One of the other important elements of contract law, which is difficult for the non-lawyer to understand, is the requirement of consideration. One 1875 English case, Currie v. Misa, offered a definition of "consideration" which is still used:

".. some right, interest, profit or benefit accruing to the one party or some forbearance, detriment, loss or responsibility given, suffered or undertaken by the other."

As such, a contract differs from a gift. This also explains why you sometimes hear of very expensive objects sold for $1; which is done to ensure that what is essentially a gift, comes with the legal protection of contract law.

Under contract law, there is no contract if there is no consideration.

But consideration does not necessarily have to be quantified or quantifiable in monetary terms. Any discernible detriment to one of the parties could be that party's consideration. In one case, Hubbs v. Black, 1918, agreeing not to take a certain plot in a cemetery was considered to be sufficient consideration. Giving a right to sue on a "bona fide" claim has been deemed to be adequate consideration. Also, the courts don't really care about the adequacy of the consideration. This is the business of the parties and not a matter for judicial interference. Some other notes on consideration:

The consideration must be reciprocal, each party offering consideration.

Motive is different from consideration. Your motive for contracting is your personal reason for contracting.
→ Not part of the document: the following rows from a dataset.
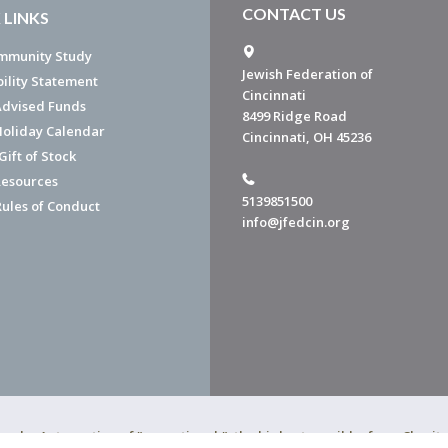
CONTACT US
 LINKS
mmunity Study
Jewish Federation of
bility Statement
Cincinnati
dvised Funds
8499 Ridge Road
Holiday Calendar
Cincinnati, OH 45236
ift of Stock
esources
5139851500
Rules of Conduct
info@jfedcin.org
ned a 4-star rating of "exceptional," the highest possible, from Chari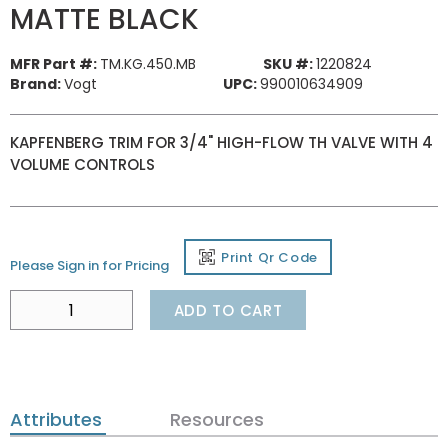
MATTE BLACK
MFR Part #:
TM.KG.450.MB
SKU #:
1220824
Brand:
Vogt
UPC:
990010634909
KAPFENBERG TRIM FOR 3/4" HIGH-FLOW TH VALVE WITH 4
VOLUME CONTROLS
Print Qr Code
Please Sign in for Pricing
ADD TO CART
Attributes
Resources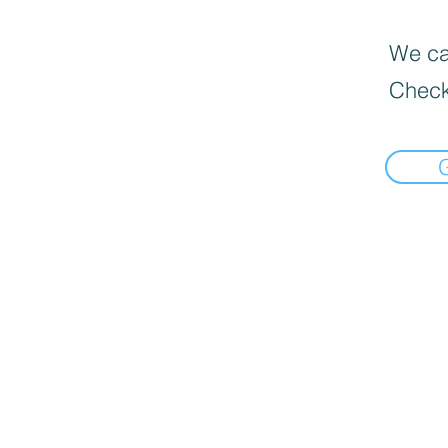
We can
Check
It may not coincide with the consideration you are giving, or receiving, as part of the contract.

If a consideration is already "spent" in a prior contract, a new contract using that same consideration would be valid. In the words of one law professor (The Law of Contract in Canada, G. Fridman): "where a contractual duty already exists, it may be possible...to vary the original agreement without necessarily establishing a whole new contract with fresh consideration on both sides." In fact, refreshing a commitment to do something for a third party is consideration under common law.

The consideration cannot be something or some act which is illegal, immoral or contrary to public policy (see also the section on Restraint of Trade contracts below). If a certain act is punishable by some law, then it is "illegal". An example would be a work contract to an unlicensed electrician.

9 Privity of contract

One sure sign of the personal nature of contracts is that no one but one of the parties can go to court and enforce the contract even if the contract was to operate to a third party's benefit. This is known as the "privity of contract" rule. There are exceptions to it:

Agents, or employees who obviously accept or offer a contract not in their own personal names but on another person's or a corporation's behalf. In these situations, the contract is said to be signed by an "agent". The person employing the agent is called the "principal" and the principal could sue or be sued under contracts entered into by his or her agent even though the principal id not sign the contract directly.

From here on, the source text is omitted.